R
Running R in Batch Mode
The preferred method for running R is in batch mode. This is done by creating a text file containing the R commands you wish to run, then when you invoke R, you give it the name of the file that contains the commands it should run.
Put the following R commands in a file called script.R
library(datasets)
data(iris)
summary(iris)
To run script.R, you would invoke R this way
$ R CMD BATCH --no-restore --no-save script.R
which will run R in batch mode. The --no-restore and --not-save options prevent the workspace from automatically being saved and loaded. This is desired for reproducibility of your results. Unless you provide the name of an output file, R will append the word "out" to the input file name and write the output there. In this case, it will be script.Rout. If another name is desired simply specify it at the end of your R command:
$ R CMD BATCH --no-restore --no-save script.R Thisismyoutputfile
Basic R Job
For the majority of your R work a simple batch script like below will suffice:
#!/bin/sh
#SBATCH --job-name=basic_r_job
#SBATCH --time=1:00:00
#SBATCH [email protected]
#SBATCH --mail-type=BEGIN,END,FAIL
#SBATCH --mem=1g
#SBATCH --cpus-per-task=1
R CMD BATCH --no-save --no-restore script.R
Array job with R
Array jobs provide the ability to submit multiple jobs with the same parameters and an iterating environment variable $SLURM_ARRAY_TASK_ID. This provides a means of changing the flow of your code, executing a different R script, or setting variables in your code.
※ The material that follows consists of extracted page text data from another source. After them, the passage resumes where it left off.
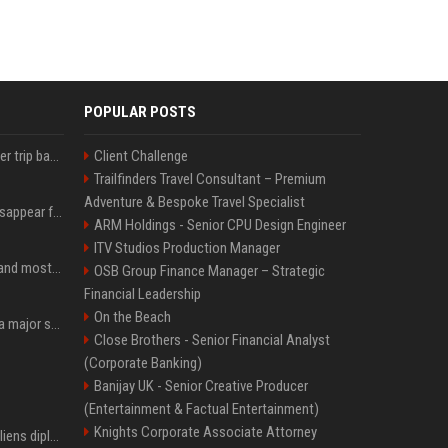
POPULAR POSTS
How an OpenAI influencer trip backfired
Client Challenge
Trailfinders Travel Consultant – Premium
Adventure & Bespoke Travel Specialist
Google Assistant will disappear from your phone next month
ARM Holdings - Senior CPU Design Engineer
ITV Studios Production Manager
SpaceX is barely Space and mostly X
OSB Group Finance Manager – Strategic
Financial Leadership
On the Beach
Google just announced a major shakeup of its top AI leadership
Close Brothers - Senior Financial Analyst
(Corporate Banking)
Banijay UK - Senior Creative Producer
(Entertainment & Factual Entertainment)
Knights Corporate Associate Attorney
Le Brésil rétrograde ses liens diplomatiques avec l'Argentine source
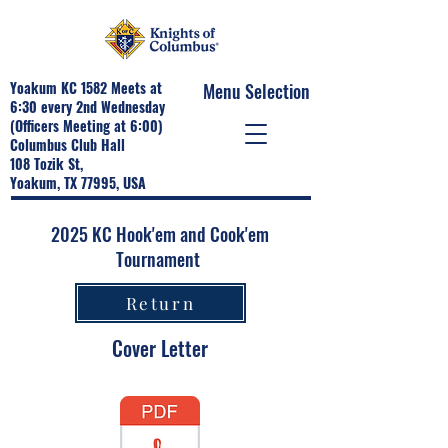
Yoakum KC 1582 Meets at
Menu Selection
6:30 every 2nd Wednesday
(Officers Meeting at 6:00)
Columbus Club Hall
108 Tozik St,
Yoakum, TX 77995, USA
2025 KC Hook'em and Cook'em
Tournament
Return
Cover Letter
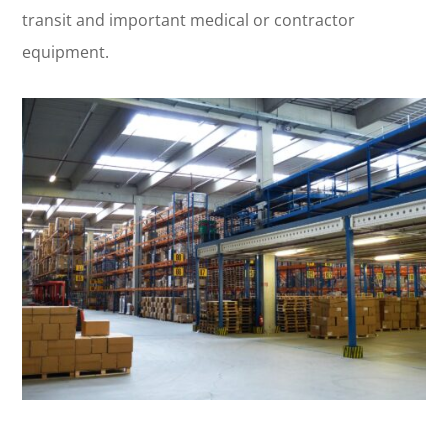
transit and important medical or contractor
equipment.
Arrays are especially useful for running the same simulation multiple times. A basic batch script that uses an array to run multiple R jobs:
#!/bin/sh
#SBATCH --job-name=basic_r_job
#SBATCH --time=1:00:00
#SBATCH [email protected]
#SBATCH --mail-type=BEGIN,END,FAIL
#SBATCH --mem=1g
#SBATCH --cpus-per-task=1
#SBATCH --array=1-10
R CMD BATCH --no-save --no-restore script.R script_$SLURM_ARRAY_TASK_ID
When using arrays, it is important to include the SLURM_ARRAY_TASK_ID variable in your R output file. If you do not do this, then each array element will overwrite the R output file and you will only have the results of the last array element to finsish running.
R array job with getenv()
To access the variable from within R simply use the Sys.getenv() function.
#!/usr/bin/env Rscript
# grab the array id value from the environment variable passed from sbatch
slurm_arrayid <- Sys.getenv('SLURM_ARRAY_TASK_ID')
# coerce the value to an integer
n <- as.numeric(slurm_arrayid)